TASK DIRECTIONS ▸ Go over the listing below line by line, and return each one holding the string "Університету".

SOURCE RECORDS ▸
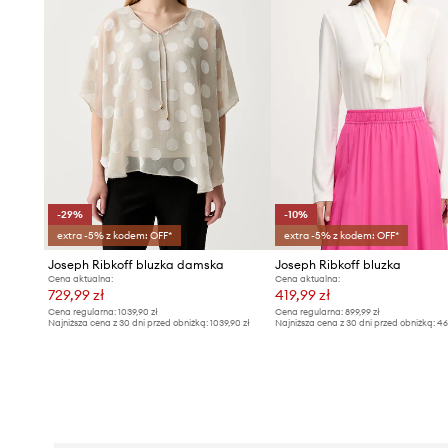
-29%
-10%
extra -5% z kodem: OFF*
extra -5% z kodem: OFF*
Joseph Ribkoff bluzka damska
Joseph Ribkoff bluzka
Cena aktualna:
Cena aktualna:
729,99 zł
419,99 zł
Cena regularna:
1039,90 zł
Cena regularna:
899,99 zł
Najniższa cena z 30 dni przed obniżką:
1039,90 zł
Najniższa cena z 30 dni przed obniżką:
46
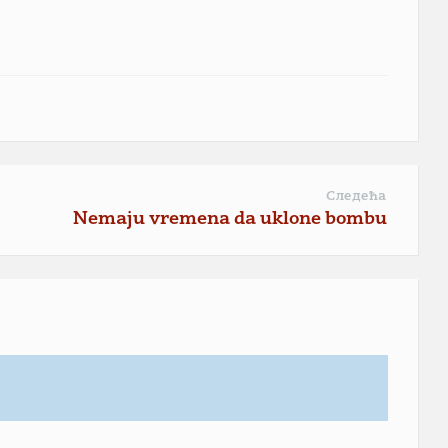
Следећа
Nemaju vremena da uklone bombu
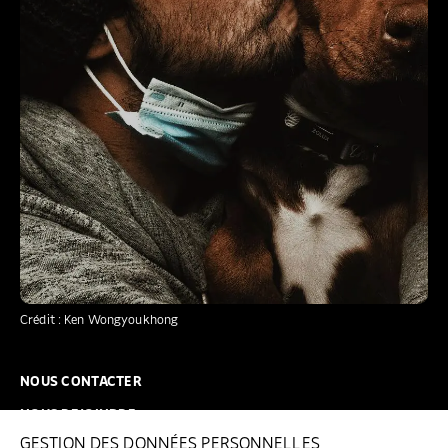
Crédit : Ken Wongyoukhong
NOUS CONTACTER
NOUS REJOINDRE
GESTION DES DONNÉES PERSONNELLES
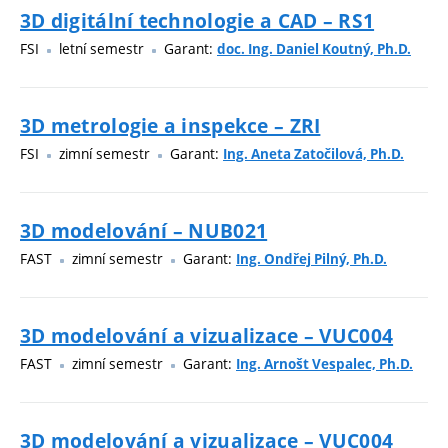
3D digitální technologie a CAD – RS1
FSI
letní semestr
Garant:
doc. Ing. Daniel Koutný, Ph.D.
3D metrologie a inspekce – ZRI
FSI
zimní semestr
Garant:
Ing. Aneta Zatočilová, Ph.D.
3D modelování – NUB021
FAST
zimní semestr
Garant:
Ing. Ondřej Pilný, Ph.D.
3D modelování a vizualizace – VUC004
FAST
zimní semestr
Garant:
Ing. Arnošt Vespalec, Ph.D.
3D modelování a vizualizace – VUC004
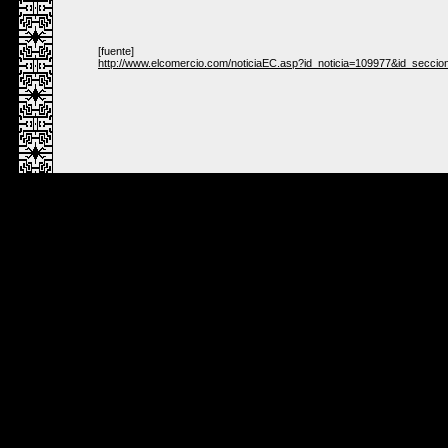
[fuente]
http://www.elcomercio.com/noticiaEC.asp?id_noticia=109977&id_seccio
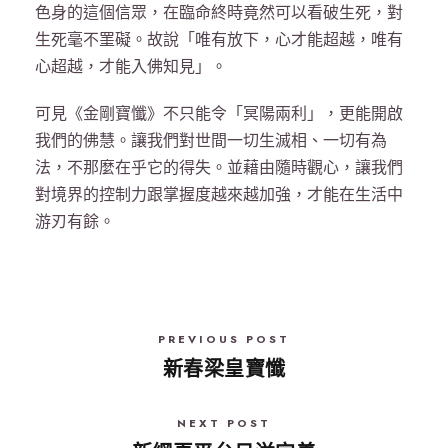
色身的這個信眾，在臨命終時竟然可以看破生死，對
生死毫不罣礙。故說「唯有放下，心才能超越，唯有
心超越，才能入佛知見」。
可見《金剛寶懺》不只能令「冥陽兩利」，更能開啟
我們的佛慧。讓我們對世間一切生滅相、一切有為
法，不那麼在乎它的得失。並藉由隨時觀心，讓我們
對境界的控制力跟掌握度越來越加強，才能在生活中
游刃有餘。
PREVIOUS POST
新春梁皇寶懺
NEXT POST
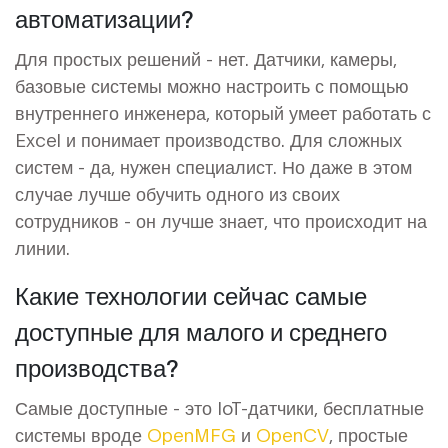
автоматизации?
Для простых решений - нет. Датчики, камеры,
базовые системы можно настроить с помощью
внутреннего инженера, который умеет работать с
Excel и понимает производство. Для сложных
систем - да, нужен специалист. Но даже в этом
случае лучше обучить одного из своих
сотрудников - он лучше знает, что происходит на
линии.
Какие технологии сейчас самые
доступные для малого и среднего
производства?
Самые доступные - это IoT-датчики, бесплатные
системы вроде
OpenMFG
и
OpenCV
, простые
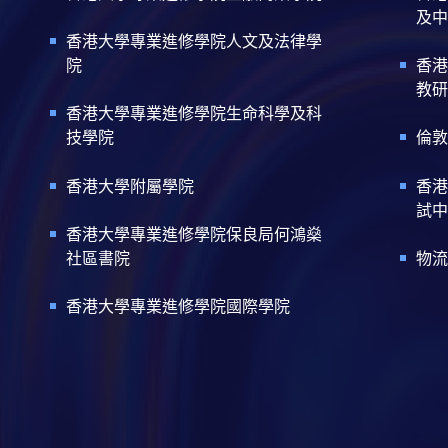
及中
香港大學專業進修學院人文及法律學
院
香港
教研
香港大學專業進修學院生命科學及科
技學院
倫敦
香港大學附屬學院
香港
試中
香港大學專業進修學院保良局何鴻燊
社區書院
物流
香港大學專業進修學院國際學院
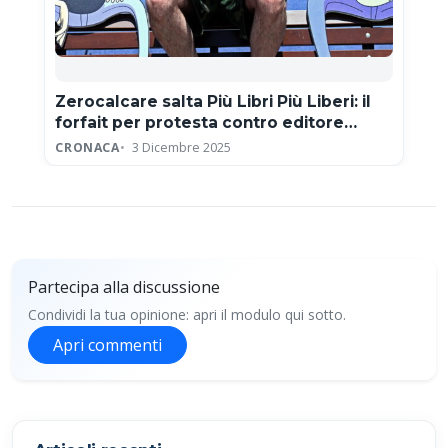
Zerocalcare salta Più Libri Più Liberi: il
forfait per protesta contro editore
neofascista
CRONACA
3 Dicembre 2025
Partecipa alla discussione
Condividi la tua opinione: apri il modulo qui sotto.
Apri commenti
Partecipa alla discussione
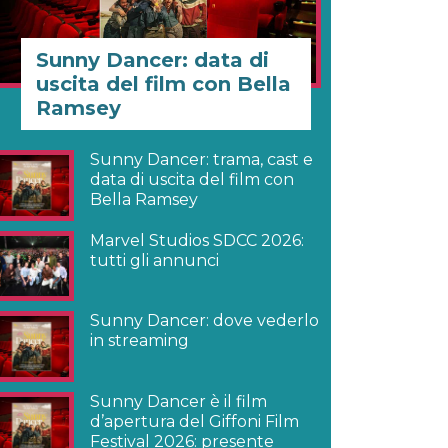
Sunny Dancer: data di
uscita del film con Bella
Ramsey
Sunny Dancer: trama, cast e
data di uscita del film con
Bella Ramsey
Marvel Studios SDCC 2026:
tutti gli annunci
Sunny Dancer: dove vederlo
in streaming
Sunny Dancer è il film
d’apertura del Giffoni Film
Festival 2026: presente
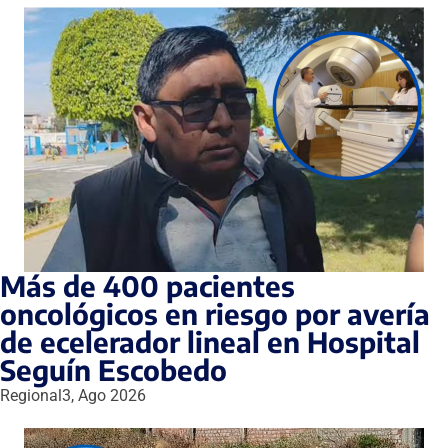
Más de 400 pacientes
oncológicos en riesgo por avería
de ecelerador lineal en Hospital
Seguín Escobedo
Regional
3, Ago 2026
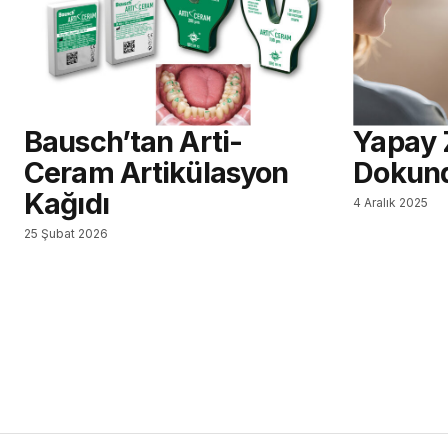
Bausch’tan Arti-
Yapay 
Ceram Artikülasyon
Dokun
Kağıdı
4 Aralık 2025
25 Şubat 2026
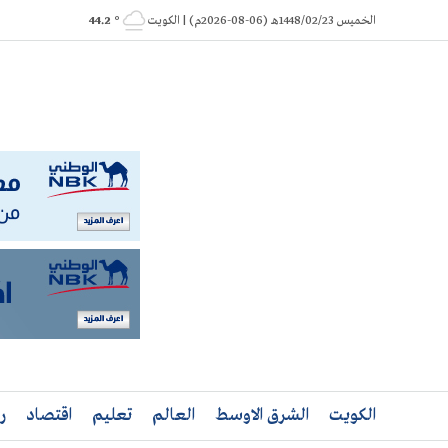
Ski
الخميس 1448/02/23هـ (06-08-2026م) | الكويت
° 44.2
t
conten
الكويت
الشرق الاوسط
العالم
تعليم
اقتصاد
ر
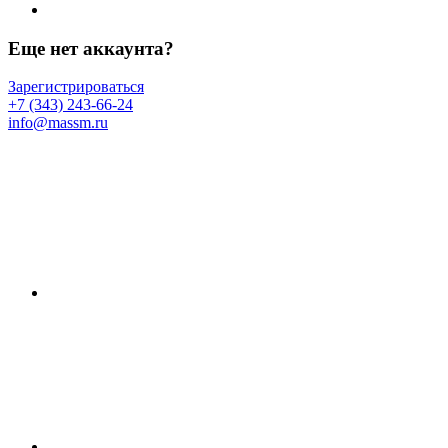
Еще нет аккаунта?
Зарегистрироваться
+7 (343) 243-66-24
info@massm.ru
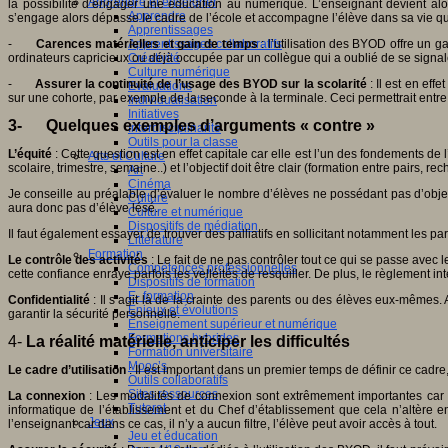
Apprendre et enseigner
la possibilité d’engager une éducation au numérique. L’enseignant devient al
Apprendre
s’engage alors dépasse le cadre de l’école et accompagne l’élève dans sa vie quo
Apprentissages
-
Carences matérielles et gain de temps
: l’utilisation des BYOD offre un 
Apprentissages collaboratifs
ordinateurs capricieux ou déjà occupée par un collègue qui a oublié de se signale
Créativité
Culture numérique
-
Assurer la continuité de l’usage des BYOD sur la scolarité
: Il est en ef
Evaluations
sur une cohorte, par exemple de la seconde à la terminale. Ceci permettrait entr
Individualisation
Initiatives
3-
Quelques exemples d’arguments « contre »
Interdisciplinarité
Outils pour la classe
L’équité
: Cette question est en effet capitale car elle est l’un des fondements de
Arts et Culture
scolaire, trimestre, semaine..) et l’objectif doit être clair (formation entre pairs, 
Art
Cinéma
Je conseille au préalable d’évaluer le nombre d’élèves ne possédant pas d’objet 
Culture
aura donc pas d’élève lésé.
Culture et numérique
Dispositifs de médiation
Il faut également essayer de trouver des palliatifs en sollicitant notamment les p
Littérature
Formation
Le contrôle des activités
: Le fait de ne pas contrôler tout ce qui se passe avec
Compétences professionnelles
cette confiance enraye parfois les velléités de resquiller. De plus, le règlement in
Dispositifs de formation
E- formation
Confidentialité
: Il s’agit là de la crainte des parents ou des élèves eux-mêmes.
Enjeux et évolutions
garantir la sécurité personnelle.
Enseignement supérieur et numérique
Formations hybrides
4-
La réalité matérielle, anticiper les difficultés
Formation universitaire
Mooc’s
Le cadre d’utilisation
: Il est important dans un premier temps de définir ce cadre
Outils collaboratifs
Sites ressources
La connexion
: Les modalités de connexion sont extrêmement importantes car il 
Tutorat
informatique de l’établissement et du Chef d’établissement que cela n’altère e
Jeux
l’enseignant car dans ce cas, il n’y a aucun filtre, l’élève peut avoir accès à tout.
Jeu et éducation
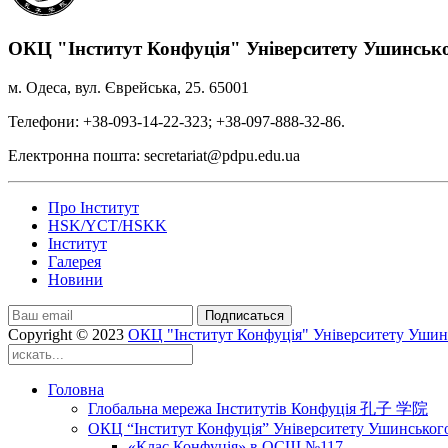
ОКЦ "Інститут Конфуція" Університету Ушинськ
м. Одеса, вул. Єврейська, 25. 65001
Телефони: +38-093-14-22-323; +38-097-888-32-86.
Електронна пошта: secretariat@pdpu.edu.ua
Про Інститут
HSK/YCT/HSKK
Інститут
Галерея
Новини
Подписаться
Copyright © 2023
ОКЦ "Інститут Конфуція" Університету Ушин
Головна
Глобальна мережа Інститутів Конфуція 孔子 学院
ОКЦ “Інститут Конфуція” Університету Ушинськог
«Клас Конфуція» в ОСШ №117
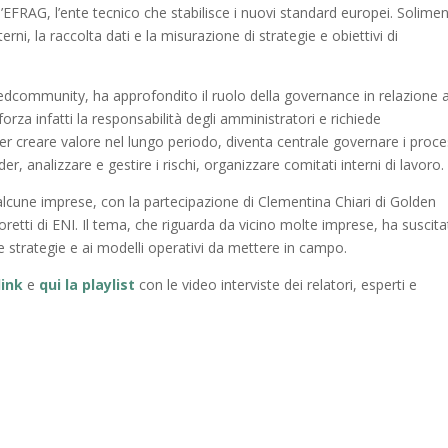
ll’EFRAG, l’ente tecnico che stabilisce i nuovi standard europei. Solime
rni, la raccolta dati e la misurazione di strategie e obiettivi di
Nedcommunity, ha approfondito il ruolo della governance in relazione a
nforza infatti la responsabilità degli amministratori e richiede
er creare valore nel lungo periodo, diventa centrale governare i proce
er, analizzare e gestire i rischi, organizzare comitati interni di lavoro.
 alcune imprese, con la partecipazione di Clementina Chiari di Golden
retti di ENI. Il tema, che riguarda da vicino molte imprese, ha suscit
lle strategie e ai modelli operativi da mettere in campo.
link
e
qui la playlist
con le video interviste dei relatori, esperti e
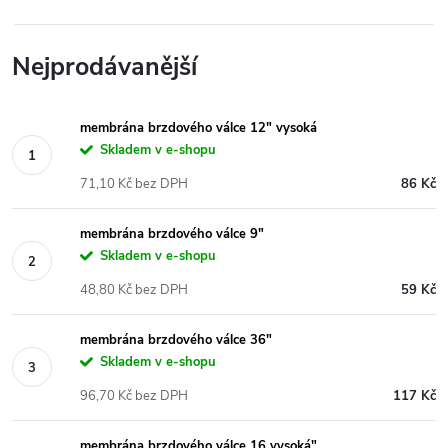
Nejprodávanější
membrána brzdového válce 12" vysoká
Skladem v e-shopu
71,10 Kč bez DPH
86 Kč
membrána brzdového válce 9"
Skladem v e-shopu
48,80 Kč bez DPH
59 Kč
membrána brzdového válce 36"
Skladem v e-shopu
96,70 Kč bez DPH
117 Kč
membrána brzdového válce 16 vysoká"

RESULT OF THIS EXERCISE ▸
ОКЦ "Інститут Конфуція" Університету Ушинськ
ОКЦ "Інститут Конфуція" Університету Ушин
ОКЦ “Інститут Конфуція” Університету Ушинськог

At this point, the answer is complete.